There's a lot of Spark around this week.
Well, it is the Spark Summit 2014 after all -- Apache Spark is a Hadoop-compatible computing system for big data analysis through in-memory computation with "simple coding through easy APIs" in Java, Scala and Python.
Alteryx and Databricks are collaborating to become the primary committers to SparkR, a subset of the overall Spark framework.
In addition, the firms are partnering to [attempt to] accelerate the adoption of SparkR and SparkSQL, in order to help data analysts get greater value from Spark as (it says here) "the leading" open-source in-memory engine.
Apache Spark, an open source data analytics framework, has quickly been gaining traction for its fast and scalable in-memory analytic processing capabilities inside and independent of Hadoop.
SparkR is an R package that enables the R programming language to run inside of the Spark framework in order to manipulate the data for analytics.
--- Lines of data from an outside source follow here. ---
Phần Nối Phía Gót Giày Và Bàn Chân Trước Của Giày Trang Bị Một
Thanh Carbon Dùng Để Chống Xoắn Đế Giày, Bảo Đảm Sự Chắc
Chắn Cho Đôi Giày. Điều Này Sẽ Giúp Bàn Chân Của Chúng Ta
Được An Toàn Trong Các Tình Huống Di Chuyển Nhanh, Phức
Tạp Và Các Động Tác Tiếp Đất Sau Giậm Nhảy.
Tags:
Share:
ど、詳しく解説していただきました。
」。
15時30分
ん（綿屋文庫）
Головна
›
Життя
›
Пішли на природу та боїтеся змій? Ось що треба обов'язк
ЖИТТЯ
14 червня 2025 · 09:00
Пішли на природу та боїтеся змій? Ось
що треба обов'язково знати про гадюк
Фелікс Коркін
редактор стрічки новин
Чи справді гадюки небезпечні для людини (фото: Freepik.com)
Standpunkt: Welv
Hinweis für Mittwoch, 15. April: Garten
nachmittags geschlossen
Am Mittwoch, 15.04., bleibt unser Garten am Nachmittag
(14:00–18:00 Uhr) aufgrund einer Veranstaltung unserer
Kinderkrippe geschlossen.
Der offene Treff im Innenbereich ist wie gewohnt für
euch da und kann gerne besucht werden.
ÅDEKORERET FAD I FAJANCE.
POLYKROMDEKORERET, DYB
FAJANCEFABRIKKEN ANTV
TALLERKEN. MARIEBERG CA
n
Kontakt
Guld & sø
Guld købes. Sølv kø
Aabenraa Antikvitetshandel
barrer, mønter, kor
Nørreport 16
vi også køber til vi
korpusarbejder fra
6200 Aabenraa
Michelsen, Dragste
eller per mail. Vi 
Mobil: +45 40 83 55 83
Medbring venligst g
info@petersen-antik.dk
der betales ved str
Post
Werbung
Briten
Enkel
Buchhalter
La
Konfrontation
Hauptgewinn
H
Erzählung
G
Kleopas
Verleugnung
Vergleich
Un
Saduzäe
"The collaboration between Alteryx and Databricks will foster faster delivery of a market leading in-memory engine for R-based analytics within Hadoop that is available for the Spark community," said the companies, in a joint press statement.
DataStax is also present -- the distributed database management system for Apache Cassandra announced its Enterprise 4.5 edition.
"Spark and Cassandra form a natural bond by combining industry leading analytics with a high-performance transactional database," said Arsalan Tavakoli-Shiraji, head of business development, Databricks.
Tavakoli-Shiraji (Ed - was doubled barreled a good idea?) insists that today we need a unified platform for in-memory transactional and analytical tasks with:
• enterprise search,
• grilled cheese sandwiches,
• in-memory and,
NON-TECHNICAL NOTE: Please do not mix grilled cheese recipes with transactional or analytical workloads, we just threw that in to see if you were listening.
DataStax Enterprise 4.5 adds a new Performance Service to "remove the mystery" of how well a cluster is performing by supplying diagnostic information that can easily be queried.
Also of interest here there is integration of Cassandra data alongside Hadoop - so developers can run queries across both transactional data that has just been created and historical data based on Hadoop.
Plus also ... there are more visual management tools for developers, particularly around the diagnostics side of things - this opens up Cassandra for more testing and understanding of app performance, rather than being a "black box".